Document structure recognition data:
+---+

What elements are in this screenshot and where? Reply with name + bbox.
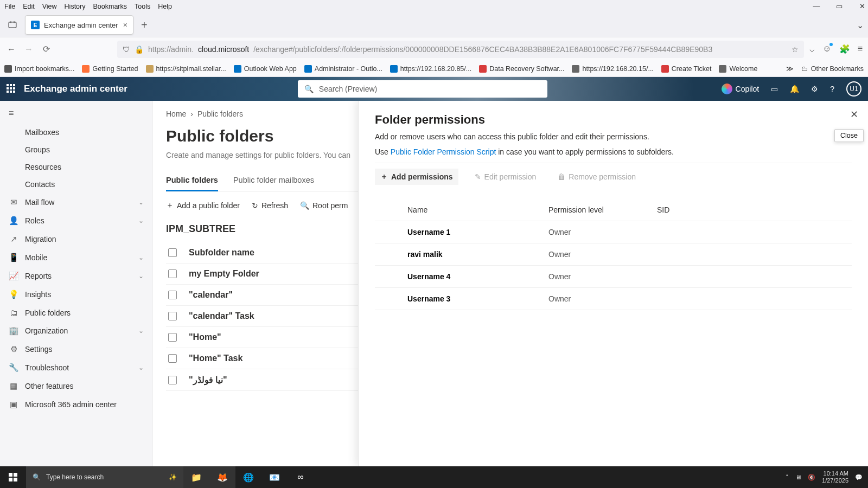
- bookmark-star-icon[interactable]: ☆: [792, 45, 799, 54]
- new-tab-button[interactable]: +: [141, 19, 148, 31]
- menu-history[interactable]: History: [65, 3, 86, 10]
- maximize-icon[interactable]: ▭: [835, 2, 843, 10]
- tab-public-folders[interactable]: Public folders: [166, 176, 218, 191]
- tabs-overflow-icon[interactable]: ⌄: [857, 20, 864, 30]
- nav-item[interactable]: 🗂Public folders: [0, 304, 152, 322]
- chrome-icon[interactable]: 🌐: [235, 466, 261, 488]
- taskbar-clock[interactable]: 10:14 AM 1/27/2025: [822, 470, 848, 484]
- menu-edit[interactable]: Edit: [23, 3, 35, 10]
- row-checkbox[interactable]: [168, 312, 177, 320]
- notifications-icon[interactable]: 🔔: [790, 85, 799, 93]
- menu-tools[interactable]: Tools: [135, 3, 150, 10]
- other-bookmarks[interactable]: 🗀 Other Bookmarks: [801, 65, 864, 73]
- firefox-icon[interactable]: 🦊: [209, 466, 235, 488]
- nav-item[interactable]: ⚙Settings: [0, 340, 152, 358]
- add-permissions-button[interactable]: ＋Add permissions: [375, 169, 458, 185]
- add-folder-button[interactable]: ＋Add a public folder: [166, 201, 240, 210]
- recent-tabs-button[interactable]: [4, 17, 21, 33]
- nav-item[interactable]: ✉Mail flow⌄: [0, 193, 152, 211]
- perm-name: ravi malik: [407, 250, 548, 259]
- action-center-icon[interactable]: 💬: [855, 474, 863, 481]
- crumb-home[interactable]: Home: [166, 110, 186, 118]
- col-subfolder-name[interactable]: Subfolder name: [189, 248, 254, 258]
- shield-icon[interactable]: 🛡: [123, 45, 130, 54]
- lock-icon[interactable]: 🔒: [135, 45, 144, 54]
- nav-item[interactable]: 💡Insights: [0, 285, 152, 304]
- bookmark-item[interactable]: https://sitplmail.stellar...: [146, 65, 226, 73]
- close-icon[interactable]: ✕: [858, 2, 866, 10]
- permission-row[interactable]: Username 1Owner: [375, 221, 852, 243]
- explorer-icon[interactable]: 📁: [183, 466, 209, 488]
- pocket-icon[interactable]: ⌵: [809, 44, 815, 54]
- reload-button[interactable]: ⟳: [40, 43, 52, 55]
- user-avatar[interactable]: U1: [846, 81, 861, 97]
- permission-row[interactable]: Username 4Owner: [375, 266, 852, 288]
- menu-help[interactable]: Help: [158, 3, 172, 10]
- nav-item[interactable]: ▦Other features: [0, 377, 152, 395]
- col-sid[interactable]: SID: [657, 206, 669, 214]
- nav-collapse-icon[interactable]: ≡: [0, 105, 152, 121]
- start-button[interactable]: [0, 466, 26, 488]
- nav-item[interactable]: Resources: [0, 158, 152, 176]
- nav-item[interactable]: Mailboxes: [0, 124, 152, 141]
- menu-bookmarks[interactable]: Bookmarks: [93, 3, 127, 10]
- forward-button[interactable]: →: [23, 43, 35, 55]
- bookmark-item[interactable]: Import bookmarks...: [4, 65, 74, 73]
- col-permission-level[interactable]: Permission level: [548, 206, 657, 214]
- nav-item[interactable]: ↗Migration: [0, 230, 152, 248]
- panel-icon[interactable]: ▭: [771, 85, 778, 93]
- nav-item[interactable]: ▣Microsoft 365 admin center: [0, 395, 152, 414]
- url-bar[interactable]: 🛡 🔒 https://admin.cloud.microsoft/exchan…: [117, 41, 804, 58]
- tray-chevron-icon[interactable]: ˄: [786, 474, 789, 481]
- extensions-icon[interactable]: 🧩: [839, 44, 850, 54]
- bookmarks-overflow-icon[interactable]: ≫: [786, 65, 794, 73]
- nav-item[interactable]: 👤Roles⌄: [0, 211, 152, 230]
- nav-item[interactable]: Contacts: [0, 176, 152, 193]
- col-name[interactable]: Name: [407, 206, 548, 214]
- nav-item[interactable]: 📈Reports⌄: [0, 267, 152, 285]
- panel-close-icon[interactable]: ✕: [850, 108, 858, 120]
- permission-script-link[interactable]: Public Folder Permission Script: [391, 147, 496, 156]
- permission-row[interactable]: ravi malikOwner: [375, 243, 852, 266]
- bookmark-item[interactable]: Welcome: [719, 65, 757, 73]
- tab-close-icon[interactable]: ×: [123, 21, 127, 29]
- tab-pf-mailboxes[interactable]: Public folder mailboxes: [233, 176, 314, 191]
- outlook-icon[interactable]: 📧: [261, 466, 288, 488]
- hamburger-icon[interactable]: ≡: [858, 44, 863, 54]
- permission-row[interactable]: Username 3Owner: [375, 288, 852, 310]
- display-icon[interactable]: 🖥: [795, 474, 801, 480]
- help-icon[interactable]: ?: [830, 85, 834, 93]
- menu-view[interactable]: View: [42, 3, 57, 10]
- menu-file[interactable]: File: [4, 3, 15, 10]
- nav-item[interactable]: Groups: [0, 141, 152, 158]
- bookmark-item[interactable]: https://192.168.20.85/...: [390, 65, 471, 73]
- nav-item[interactable]: 📱Mobile⌄: [0, 248, 152, 267]
- minimize-icon[interactable]: —: [813, 2, 820, 10]
- bookmark-item[interactable]: https://192.168.20.15/...: [572, 65, 653, 73]
- select-all-checkbox[interactable]: [168, 248, 177, 257]
- app-launcher-icon[interactable]: [7, 84, 16, 94]
- nav-item[interactable]: 🏢Organization⌄: [0, 322, 152, 340]
- root-perm-button[interactable]: 🔍Root perm: [300, 201, 348, 210]
- back-button[interactable]: ←: [5, 43, 17, 55]
- bookmark-item[interactable]: Data Recovery Softwar...: [479, 65, 564, 73]
- row-checkbox[interactable]: [168, 333, 177, 342]
- browser-tab[interactable]: E Exchange admin center ×: [25, 15, 133, 35]
- row-checkbox[interactable]: [168, 354, 177, 363]
- bookmark-item[interactable]: Getting Started: [82, 65, 138, 73]
- visualstudio-icon[interactable]: ∞: [288, 466, 314, 488]
- taskbar-search[interactable]: 🔍 Type here to search ✨: [26, 466, 183, 488]
- settings-icon[interactable]: ⚙: [811, 85, 818, 93]
- row-checkbox[interactable]: [168, 376, 177, 384]
- row-checkbox[interactable]: [168, 291, 177, 299]
- row-checkbox[interactable]: [168, 269, 177, 278]
- bookmark-item[interactable]: Outlook Web App: [234, 65, 297, 73]
- account-icon[interactable]: ☺: [822, 44, 831, 54]
- bookmark-item[interactable]: Administrator - Outlo...: [304, 65, 382, 73]
- bookmark-item[interactable]: Create Ticket: [661, 65, 712, 73]
- header-search[interactable]: 🔍 Search (Preview): [298, 80, 547, 98]
- nav-item[interactable]: 🔧Troubleshoot⌄: [0, 358, 152, 377]
- volume-icon[interactable]: 🔇: [808, 474, 815, 481]
- refresh-button[interactable]: ↻Refresh: [252, 201, 288, 210]
- copilot-button[interactable]: Copilot: [722, 84, 760, 94]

+---+

### EXERCISE BRIEF
All lines with the word "help" must be located in the data and copied.

### EXERCISE OUTPUT
- menu-help[interactable]: Help: [158, 3, 172, 10]
- help-icon[interactable]: ?: [830, 85, 834, 93]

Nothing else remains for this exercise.